Le Crédit Mutuel expose ses divisions

le 25/02/2008 L'AGEFI Quotidien / Edition de 7H

La décision des Fédérations Anjou et Océan suppose de fait l’éclatement du Groupement informatique Crédit Mutuel (GICM), créé en 2001 pour mettre en commun leurs moyens informatiques avec ceux d’Arkéa. Ce GIE gérait 3 millions de clients, 2.300 automates et 10.000 postes. Face à lui, le système de Strasbourg, baptisé GTO-CM, traite l’informatique des 13 autres fédérations du groupe ainsi que celle du CIC et va donc voir son poids relatif s’accroître encore.

Ce revers n’arrive malheureusement pas seul pour le clan breton.

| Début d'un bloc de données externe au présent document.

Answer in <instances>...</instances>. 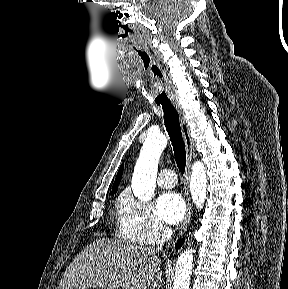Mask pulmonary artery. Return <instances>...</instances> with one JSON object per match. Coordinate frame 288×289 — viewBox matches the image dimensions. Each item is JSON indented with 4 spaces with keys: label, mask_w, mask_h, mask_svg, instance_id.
<instances>
[{
    "label": "pulmonary artery",
    "mask_w": 288,
    "mask_h": 289,
    "mask_svg": "<svg viewBox=\"0 0 288 289\" xmlns=\"http://www.w3.org/2000/svg\"><path fill=\"white\" fill-rule=\"evenodd\" d=\"M176 174L170 169H163L158 176V184L163 188H172L176 184Z\"/></svg>",
    "instance_id": "pulmonary-artery-1"
}]
</instances>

En octobre dernier, le Crédit Mutuel de Loire-Atlantique et du Centre-Ouest (CM Laco) a décidé de se retirer de Suravenir Assurances, la filiale d’assurance dommages qu’il détenait aux côtés d’Arkéa, pour rejoindre les Assurances du Crédit Mutuel (ACM), filiale du CM CEE. Celles-ci, actionnaires de Suravenir Assurances depuis sa création en 1996, se sont aussi retirées du tour de table, laissant ainsi Arkéa seul aux commandes, mais bien isolé. Et s’il n’est pas encore affilié à la caisse interfédérale qui sert de bras financier à Strasbourg, le CM Laco vient de donner un autre signe de son tropisme alsacien. Il a en effet rejoint le projet Prolog, un vaste chantier de mise en commun de fonctions supports (production et logistique) initié, justement, par le CM CEE.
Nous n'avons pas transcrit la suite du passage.